UKIP councillor: It is a tragedy Section 28 was repealed, gays want to destroy the traditional family
A UKIP Parish Councillor has claimed it is a “tragedy” that Section 28, which prevented the discussion of homosexuality in schools, was ever repealed, because gays want to “destroy the traditional family”.
Iain McLaughlan, a UKIP member of Orton Waterville Parish Council in Peterborough, made the comments on Facebook in February, while praising Vladimir Putin for banning adoption by foreign gay couples.
According to the Mirror, he wrote: “Children need to be protected from the promotion of homosexuality, Margaret Thatcher was right to enact Section 28 in 1988. And it was a tragedy that it was repealed.”
He added: “I have met people who have decided to be homosexual. They went through a period where they were attracted to the opposite sex and decided to be homosexual.
“I have nothing against homosexuals. I have been called one many a time. I think children should be protected from the promotion of homosexuality.”

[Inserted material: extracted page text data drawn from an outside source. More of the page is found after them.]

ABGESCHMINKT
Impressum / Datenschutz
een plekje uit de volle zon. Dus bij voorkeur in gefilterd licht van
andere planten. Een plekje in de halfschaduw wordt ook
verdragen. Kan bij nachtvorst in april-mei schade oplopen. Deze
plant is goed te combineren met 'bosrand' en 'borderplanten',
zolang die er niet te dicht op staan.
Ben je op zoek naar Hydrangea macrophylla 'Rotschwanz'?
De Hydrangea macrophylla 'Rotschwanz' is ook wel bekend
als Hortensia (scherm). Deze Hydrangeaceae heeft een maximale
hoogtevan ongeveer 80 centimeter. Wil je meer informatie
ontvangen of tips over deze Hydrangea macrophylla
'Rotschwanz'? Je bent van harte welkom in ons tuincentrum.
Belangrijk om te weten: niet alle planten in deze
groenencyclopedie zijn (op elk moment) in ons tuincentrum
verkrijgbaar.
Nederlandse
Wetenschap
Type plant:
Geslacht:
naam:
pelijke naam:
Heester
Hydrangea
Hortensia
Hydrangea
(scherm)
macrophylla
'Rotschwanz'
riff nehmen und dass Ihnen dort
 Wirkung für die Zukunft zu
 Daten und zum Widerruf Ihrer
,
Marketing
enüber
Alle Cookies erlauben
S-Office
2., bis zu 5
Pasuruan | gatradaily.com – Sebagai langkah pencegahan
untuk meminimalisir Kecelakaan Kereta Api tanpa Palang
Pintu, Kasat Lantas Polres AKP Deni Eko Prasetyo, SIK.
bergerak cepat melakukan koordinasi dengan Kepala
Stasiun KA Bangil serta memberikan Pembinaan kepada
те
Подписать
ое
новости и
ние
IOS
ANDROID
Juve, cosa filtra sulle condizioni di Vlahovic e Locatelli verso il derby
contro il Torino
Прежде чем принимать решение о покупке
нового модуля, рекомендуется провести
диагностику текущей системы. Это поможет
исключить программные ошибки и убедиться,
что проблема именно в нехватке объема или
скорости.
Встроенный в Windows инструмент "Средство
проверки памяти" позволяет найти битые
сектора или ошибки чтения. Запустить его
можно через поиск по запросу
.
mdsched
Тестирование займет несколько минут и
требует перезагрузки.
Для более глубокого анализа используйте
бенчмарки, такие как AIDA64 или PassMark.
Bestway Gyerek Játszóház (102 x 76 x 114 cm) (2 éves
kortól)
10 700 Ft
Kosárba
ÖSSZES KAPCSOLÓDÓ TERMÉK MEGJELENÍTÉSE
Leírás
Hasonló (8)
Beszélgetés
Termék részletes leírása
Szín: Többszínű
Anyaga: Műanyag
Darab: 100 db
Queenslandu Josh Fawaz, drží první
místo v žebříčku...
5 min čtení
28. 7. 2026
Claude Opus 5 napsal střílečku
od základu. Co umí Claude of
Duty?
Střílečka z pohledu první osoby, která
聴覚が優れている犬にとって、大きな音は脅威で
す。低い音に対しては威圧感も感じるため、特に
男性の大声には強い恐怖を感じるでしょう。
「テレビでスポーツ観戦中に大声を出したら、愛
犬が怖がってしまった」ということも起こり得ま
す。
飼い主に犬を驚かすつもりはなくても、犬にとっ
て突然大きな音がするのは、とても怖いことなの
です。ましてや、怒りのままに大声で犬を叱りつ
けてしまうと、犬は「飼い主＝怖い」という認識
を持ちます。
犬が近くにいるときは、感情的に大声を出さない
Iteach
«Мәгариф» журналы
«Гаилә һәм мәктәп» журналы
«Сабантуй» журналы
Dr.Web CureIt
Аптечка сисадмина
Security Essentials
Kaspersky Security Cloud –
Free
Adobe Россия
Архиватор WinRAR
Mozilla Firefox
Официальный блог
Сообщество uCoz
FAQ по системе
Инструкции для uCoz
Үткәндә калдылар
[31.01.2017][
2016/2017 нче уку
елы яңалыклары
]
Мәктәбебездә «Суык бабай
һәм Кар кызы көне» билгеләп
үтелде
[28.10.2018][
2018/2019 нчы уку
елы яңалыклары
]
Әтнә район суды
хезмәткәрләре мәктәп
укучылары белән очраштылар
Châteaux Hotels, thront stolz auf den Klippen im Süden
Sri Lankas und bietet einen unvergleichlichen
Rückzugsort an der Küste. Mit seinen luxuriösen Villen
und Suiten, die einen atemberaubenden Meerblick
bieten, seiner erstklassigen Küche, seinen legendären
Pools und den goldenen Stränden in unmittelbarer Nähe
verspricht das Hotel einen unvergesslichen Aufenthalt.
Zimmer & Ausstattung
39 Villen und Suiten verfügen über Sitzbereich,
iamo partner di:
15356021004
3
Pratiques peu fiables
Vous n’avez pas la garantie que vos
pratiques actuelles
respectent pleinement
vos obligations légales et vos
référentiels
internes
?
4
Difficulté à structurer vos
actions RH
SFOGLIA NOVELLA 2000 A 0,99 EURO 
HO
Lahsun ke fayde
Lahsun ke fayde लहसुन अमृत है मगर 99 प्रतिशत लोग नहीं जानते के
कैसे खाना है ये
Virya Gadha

He added that Section 28 was introduced because “some Labour councils were promoting [homosexuality]”, and that “the gay manifesto some years ago, I think from 1977, wanted to ‘destroy the heterosexual family’.”
A month later, he described abortion as a “modern day holocaust”.
Nigel Farage recently claimed he was unaware of a UKIP councillor who called for “poofters” to be shot, and complained: “All anyone wants to do is talk about the idiots in UKIP”, but that the media doesn’t ask the same questions to the main political parties when controversy occurs.